The best advice for anyone who wants to be a professional comedian is that, “You have to be undeniable,” says Harvey, who let this pearl of advice from Matt Besser (Improv for humans) sink in. Pieper adds to it, saying, “And it sucks, because I want ‘pretty good’ to be enough. But it’s not. And that’s why it takes 10, 15 or 20 years of hard work and dedication to actually make it as a comedian,” he says. “If you’re good looking, you can be a model. But comedy doesn’t work that way. It’s an art form.” It is one thing to be a fan and a consumer of comedy, but it takes more hard work to become one. “Some people start doing comedy because they see Louis CK and they go ‘I want to be a comedian, too,’” says Pieper. It’s great to have a level to aspire to, but newcomers should realize that they are watching someone who has perfected it as an art form. “You have to be in it for the long haul” Pieper says, in agreement with Harvey that a career in comedy is not instantly gratifying.
All three of the comedians have each been through this process of self-realization to get to where they are now. “I’ve stopped writing sexually premised jokes, I don’t want to tell dick jokes anymore,” says Harvey. Everyone you see onstage goes through a phase where they figure out what they want to use for material, the trick is that you must grow out of using ‘hack’ as a tactic. Pieper says, “Hack doesn’t just mean you’re doing someone else’s joke or a premise that has been done to death. Hack is anytime you’re not original.” He often hosts open mics at Wiseguys, so he speaks from experience. “It happens all the time. I’m at an open mic, watching, and someone does a joke that gets a laugh,” Pieper says. “I don’t know that someone else has done that joke, but I know that it’s easy enough and impersonal enough that someone else could probably do that, and probably has. If that’s the case, it’s not original.” Any comic can tell you that stealing jokes breaks the number one cardinal rule of comedy, but really doing material that hits home takes a little something extra. “I think that originality is more than not stealing jokes, it’s being a real person,” says Harvey. “It’s being honest.”

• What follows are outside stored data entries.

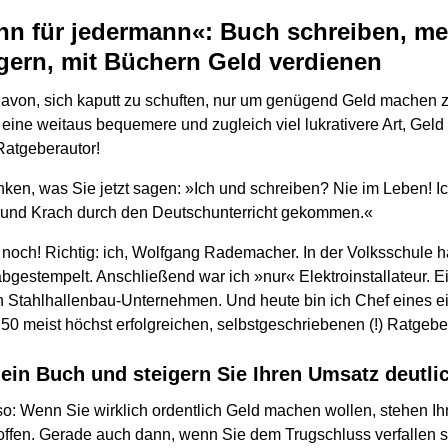
nn für jedermann«: Buch schreiben, m
gern, mit Büchern Geld verdienen
avon, sich kaputt zu schuften, nur um genügend Geld machen
t eine weitaus bequemere und zugleich viel lukrativere Art, Ge
Ratgeberautor!
nken, was Sie jetzt sagen: »Ich und schreiben? Nie im Leben! I
h und Krach durch den Deutschunterricht gekommen.«
 noch! Richtig: ich, Wolfgang Rademacher. In der Volksschule 
bgestempelt. Anschließend war ich »nur« Elektroinstallateur. E
ein Stahlhallenbau-Unternehmen. Und heute bin ich Chef eines 
 50 meist höchst erfolgreichen, selbstgeschriebenen (!) Ratgeb
 ein Buch und steigern Sie Ihren Umsatz deutli
so: Wenn Sie wirklich ordentlich Geld machen wollen, stehen I
 offen. Gerade auch dann, wenn Sie dem Trugschluss verfallen s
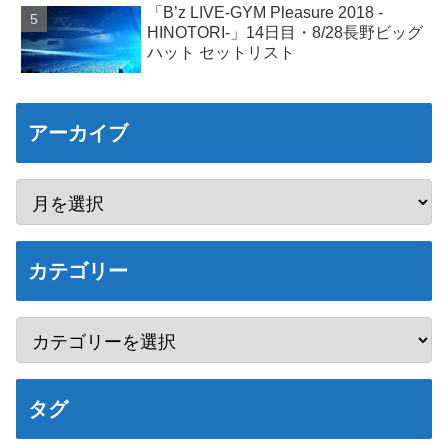
「B’z LIVE-GYM Pleasure 2018 -
HINOTORI-」14日目・8/28長野ビッグ
ハット セットリスト
アーカイブ
カテゴリー
タグ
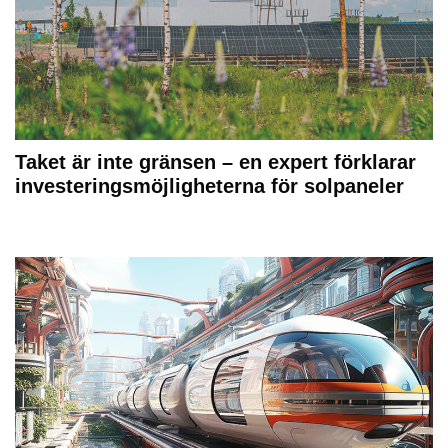
Taket är inte gränsen – en expert förklarar
investeringsmöjligheterna för solpaneler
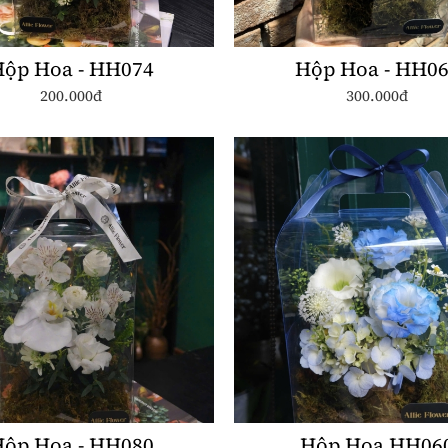
ộp Hoa - HH074
Hộp Hoa - HH0
200.000đ
300.000đ
ộp Hoa - HH080
Hộp Hoa HH06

What to Do When It Gets Rough
Then, there’s what happens when a comic bombs, and all comics have bombed. They have all had to admit at one point when they weren’t ready for 20 or 30 minutes of stage time. Harvey says, “When you’re starting off, you’re so gung-ho.” Pieper adds,“You’re a hot shot.” And Dobbin laughs, “I still think I’m a hotshot!” However, they all have those moments where not only did the audience not seize up in laughter, but they were dead silent. “I think bombing is important. It’s one of the most important things you can do as a comic because it is the honest reaction of where you are at,” Harvey says. “I ate shit and it felt terrible. I realized I need to work harder and I need to write better jokes.” It’s actually not the worst thing that can happen, as bad as it sounds. Dobbins agrees, “It forces you to write better material,” she says.
Pieper recounts a moment he had about nine months into his comedy when he was doing a show in Idaho. Within the first three minutes of his set, he had gotten zero laughs when a girl in the audience yelled out “You’re not funny!” He realized something important- that he wasn’t prepared. He remembers that he got 30 minutes of silence, his whole set. “You get off stage, you’ve got the tears welling up in your eyes, and you think ‘well, that’s as bad as it’s going to be.’ And I haven’t been afraid onstage since. I didn’t die.” It’s almost a rite of passage, after that first time a comic bombs, there is only one direction, and that is up.

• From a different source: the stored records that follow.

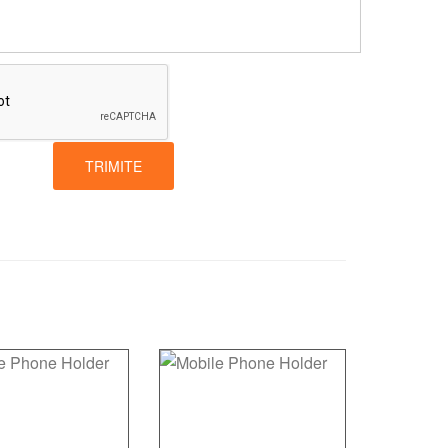
TRIMITE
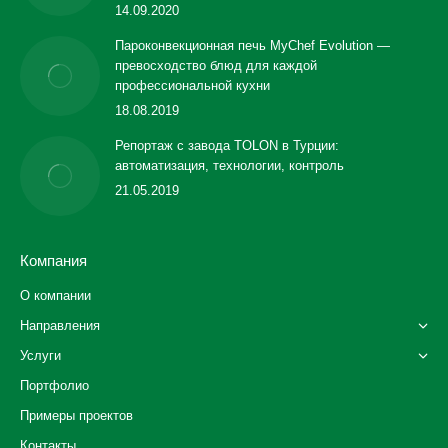
14.09.2020
Пароконвекционная печь MyChef Evolution —
превосходство блюд для каждой
профессиональной кухни
18.08.2019
Репортаж с завода TOLON в Турции:
автоматизация, технологии, контроль
21.05.2019
Компания
О компании
Направления
Услуги
Портфолио
Примеры проектов
Контакты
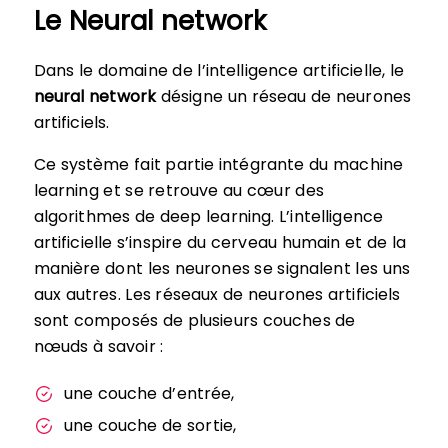
Le Neural network
Dans le domaine de l’intelligence artificielle, le
neural network
désigne un réseau de neurones
artificiels.
Ce système fait partie intégrante du machine
learning et se retrouve au cœur des
algorithmes de deep learning. L’intelligence
artificielle s’inspire du cerveau humain et de la
manière dont les neurones se signalent les uns
aux autres. Les réseaux de neurones artificiels
sont composés de plusieurs couches de
nœuds à savoir :
une couche d’entrée,
une couche de sortie,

The comedians recount some of the harder sets they’ve endured, and that it really does happen to everybody. “Once you do stuff like that, there’s nothing that’s going to hurt you,” says Pieper. There may be more times, many more, that even seasoned comics will fail to get the audience where they want them and will get minimal laughter. After that first time “It doesn’t hurt anymore, it’s an unpleasant reminder that it can happen” Harvey points out. Dobbins admits that she hasn’t hit that point yet. “It hurts like hell,” she says. “The waves of rejection that wash over you—you’re like, ‘I’m drowning. That’s it, I’m going to let go and sink into this abyss of depression and all of this rejection.’” She’s massively positive about it, though. All it takes is one person to like you to make you want to go back up. “But then you have a good show a couple of weeks later,” says Dobbins. “Nothing feels better than coming down off of the stage and knowing that people thought that the stupid jokes you made up in your mind were funny. That’s the best feeling.”

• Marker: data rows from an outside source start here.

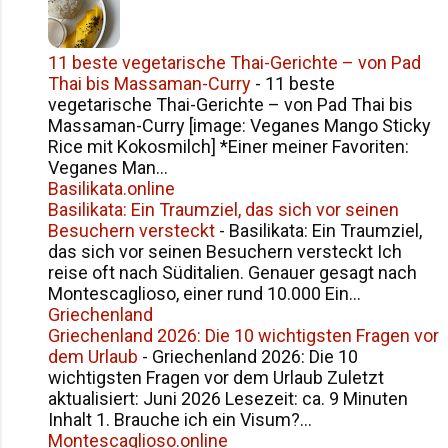
11 beste vegetarische Thai-Gerichte – von Pad
Thai bis Massaman-Curry
-
11 beste
vegetarische Thai-Gerichte – von Pad Thai bis
Massaman-Curry [image: Veganes Mango Sticky
Rice mit Kokosmilch] *Einer meiner Favoriten:
Veganes Man...
Basilikata.online
Basilikata: Ein Traumziel, das sich vor seinen
Besuchern versteckt
-
Basilikata: Ein Traumziel,
das sich vor seinen Besuchern versteckt Ich
reise oft nach Süditalien. Genauer gesagt nach
Montescaglioso, einer rund 10.000 Ein...
Griechenland
Griechenland 2026: Die 10 wichtigsten Fragen vor
dem Urlaub
-
Griechenland 2026: Die 10
wichtigsten Fragen vor dem Urlaub Zuletzt
aktualisiert: Juni 2026 Lesezeit: ca. 9 Minuten
Inhalt 1. Brauche ich ein Visum?...
Montescaglioso.online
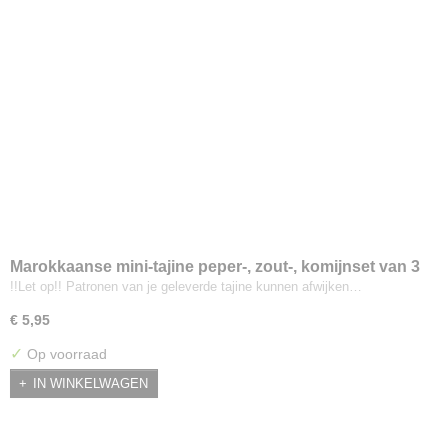
Marokkaanse mini-tajine peper-, zout-, komijnset van 3
(Blauw)
!!Let op!! Patronen van je geleverde tajine kunnen afwijken…
€ 5,95
✓
Op voorraad
IN WINKELWAGEN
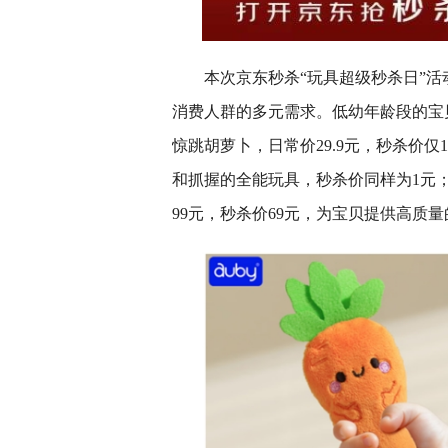
本次京东秒杀“玩具超级秒杀日”
消费人群的多元需求。低幼年龄段的宝
惊跳胡萝卜，日常价29.9元，秒杀价
和抓握的全能玩具，秒杀价同样为1元；
99元，秒杀价69元，为宝贝提供高质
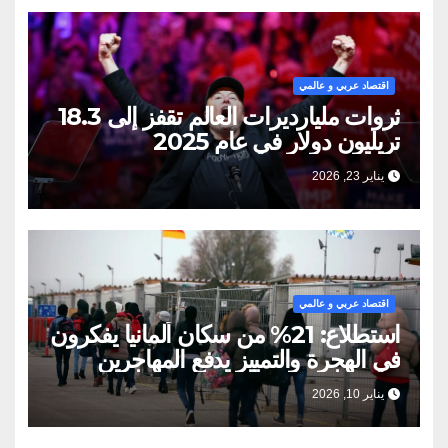
اقتصاد عربي و عالمي
ثروات مليارديرات العالم تقفز إلى 18.3
تريليون دولار في عام 2025
يناير 23, 2026
اقتصاد عربي و عالمي
استطلاع: 21% من سكان ألمانيا يفكرون
في الهجرة والتمييز يدفع المهاجرين
للمغادرة
يناير 10, 2026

Virtually all Professional comedians have been heckled. They’ve been called names onstage. This only ends up making them better, but only if they are ready for that challenge. “I’m so glad nobody put me on a show six months into open mics,” Dobbins says. “I wasn’t ready. It would’ve been devastating.” Starting out getting big showcase sets, or paid shows too early in the game may not actually be helpful, though newcomers get excited for that moment. Harvey says, “I’ve seen it ruin people because I’ve seen their creative writing process stop.” It depends on the new comic gauging their own level of readiness, and being honest about it. Harvey has advice on this matter, “It’s important to not only listen onstage to the laughs you get, record your set, and pay attention to the other comics and the laughs they are getting.” When you hit a point that you can bring the audience along for the ride, just like those you are opening up for, you know you’re ready for bigger things.
Professional Comedians: What It Takes
After the rookie mistakes and the inevitability that, as a comedian you will bomb at one point, then it’s a matter about honing your skills onstage. “That’s the one thing, if you want to get better in comedy and it’s something you want to pursue then it’s something you have to be committed to writing as often as you can possibly write and going up on stage as often as you can possibly get up onstage,” says Harvey. He says that it’s important to know how to rework jokes, know what to keep, what to scrap and what to completely change.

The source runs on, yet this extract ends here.